Rotholtz N A, Efron J E, Weiss E G, Nogueras J J, Wexner S D
Department of Colorectal Surgery, Cleveland Clinic Florida, 2950 Cleveland Clinic Blvd, Weston, FL 33331, USA.
Tech Coloproctol. 2002 Sep;6(2):73-6; discussion 76-7. doi: 10.1007/s101510200016.
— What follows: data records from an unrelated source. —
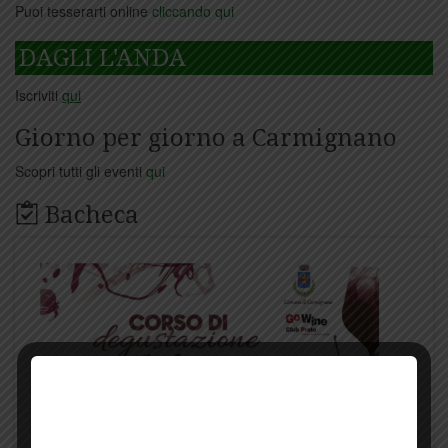
Puoi tesserarti online
cliccando qui
DAGLI L'ANDA
Iscriviti
qui
Giorno per giorno a Carmignano
Scopri tutti gli eventi
qui
Bacheca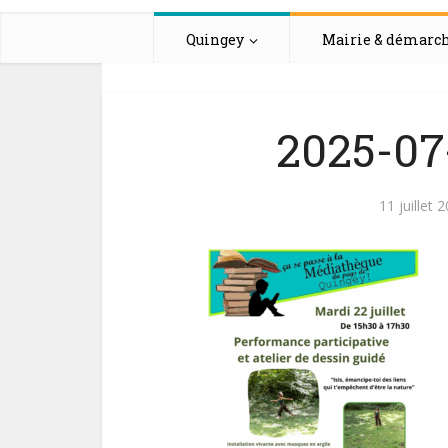
Quingey
Mairie & démarc
2025-07-
11 juillet 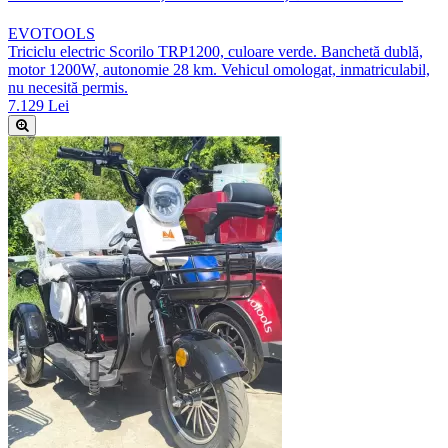
EVOTOOLS
Triciclu electric Scorilo TRP1200, culoare verde. Banchetă dublă,
motor 1200W, autonomie 28 km. Vehicul omologat, inmatriculabil,
nu necesită permis.
7.129 Lei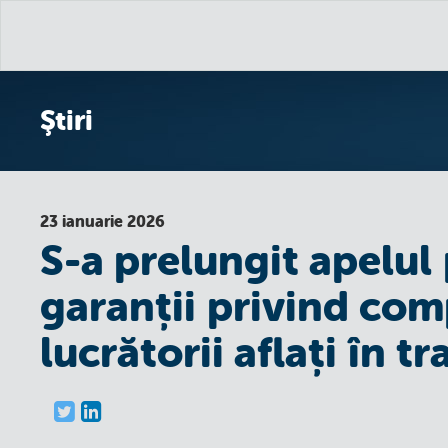
Ştiri
23 ianuarie 2026
S-a prelungit apelul
garanții privind co
lucrătorii aflați în tr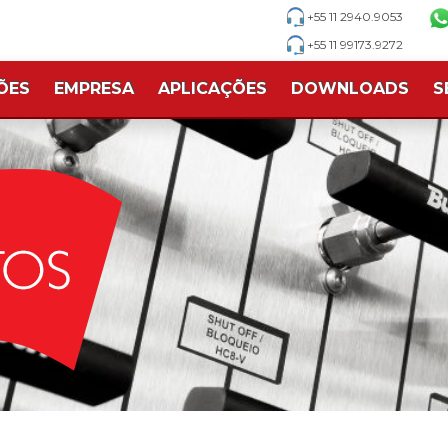
+55 11 2940.9053
+55 11 99173.9272
ÕES
EMPRESA
APLICAÇÕES
DOWNLOADS
S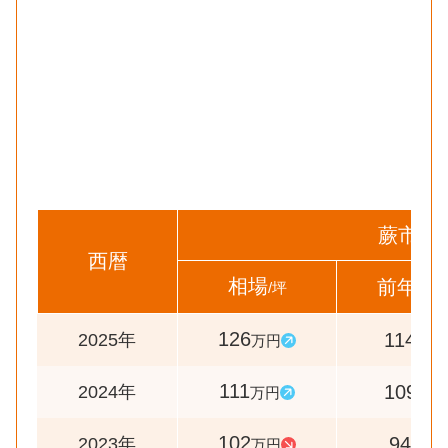
蕨市
西暦
相場
前年比
/坪
126
114
2025年
万円
%
111
109
2024年
万円
%
102
94
2023年
万円
%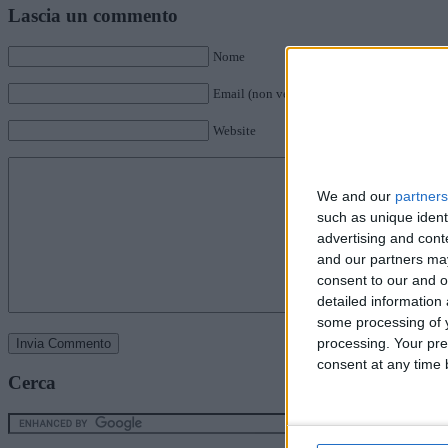
Lascia un commento
Nome
Email (non verrà pubblicata)
Website
We and our
partners
such as unique ident
advertising and con
and our partners may
consent to our and o
detailed information
some processing of y
processing. Your pre
consent at any time b
Cerca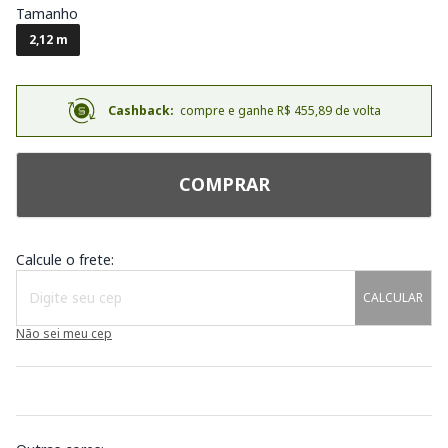
Tamanho
2,12 m
Cashback:
compre e ganhe R$ 455,89 de volta
COMPRAR
Calcule o frete:
CALCULAR
Não sei meu cep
The diagnosis of significant rectocele is currently made on the basis of cinedefecographic findings. Clinical examination alone will only allow assessment of the presence but not the significance of a rectocele. Therefore, the aim of this study was to determine if anal manometric findings can predict the significance of a rectocele. All patients with a diagnosis of constipation and rectocele confirmed on cinedefecography between 1992 and 1998 were retrospectively reviewed. Significant rectocele was defined as the presence of three of the following five parameters: rectocele >4 cm in diameter as measured during the evacuatory phase of cinedefecography, rectal and/or vaginal symptoms present for longer than 12 months, persistence of rectal or vaginal symptoms for at least four weeks, despite increased dietary fiber (up to 35 g/day), need for rectal and/or vaginal digitation or perineal support maneuvers for rectal evacuation. Statistical analysis was performed using the Mann-Whitney test and Fisher's exact test. A logistic regression model with stepwise selection was used to determine significant prognostic factors. A total of 305 patients (31 men) with rectocele, with a median age of 68 years (range, 12-89) were identified. Of these, 89 (29.2%) had significant rectoceles. There was no difference in the frequency of significant and non-significant rectoceles with respect to gender or age. However, patients with a significant rectocele compared to those with a non-significant rectocele had higher median first sensation volume (45 vs. 30 ml, p=0.0005), median capacity (160 vs. 120 ml, p<0.0001), and median compliance (10 vs. 8 ml H(2)O/mmHg, p=0.05). Calculations based on a logistic regression model determined that with a first sensation of 100 ml, a capacity of 400 ml, and a compliance of 50 ml/mmHg, the probability of a significant rectocele would be 85%. In conclusion, anal manometric findings may be useful in predicting significant rectocele in constipated patients.
目前,重度直肠膨出的诊断是基于排粪造影检查结果做出的。仅靠临床检查只能判断直肠膨出是否存在,而无法评估其严重程度。因此,本研究的目的是确定肛门测压结果能否预测直肠膨出的严重程度。对1992年至1998年间经排粪造影确诊为便秘和直肠膨出的所有患者进行了回顾性研究。重度直肠膨出定义为具备以下五个参数中的三个:在排粪造影排便期测得直肠膨出直径>4 cm;直肠和/或阴道症状持续超过12个月;尽管膳食纤维摄入量增加(高达35 g/天),直肠或阴道症状仍持续至少四周;需要通过直肠和/或阴道指诊或会阴支撑动作来辅助排便。采用Mann-Whitney检验和Fisher精确检验进行统计分析。使用逐步选择的逻辑回归模型来确定显著的预后因素。共确定了305例直肠膨出患者(31例男性),中位年龄为68岁(范围12 - 89岁)。其中,89例(29.2%)为重度直肠膨出。重度和非重度直肠膨出在性别或年龄方面的发生率无差异。然而,与非重度直肠膨出患者相比,重度直肠膨出患者的首次便意容量中位数更高(45 vs. 30 ml,p = 0.0005),容量中位数更高(160 vs. 120 ml,p < 0.0001),顺应性中位数更高(10 vs. 8 ml H₂O/mmHg,p = 0.05)。基于逻辑回归模型的计算确定,当首次便意容量为100 ml、容量为400 ml、顺应性为50 ml/mmHg时,出现重度直肠膨出的概率为85%。总之,肛门测压结果可能有助于预测便秘患者的重度直肠膨出。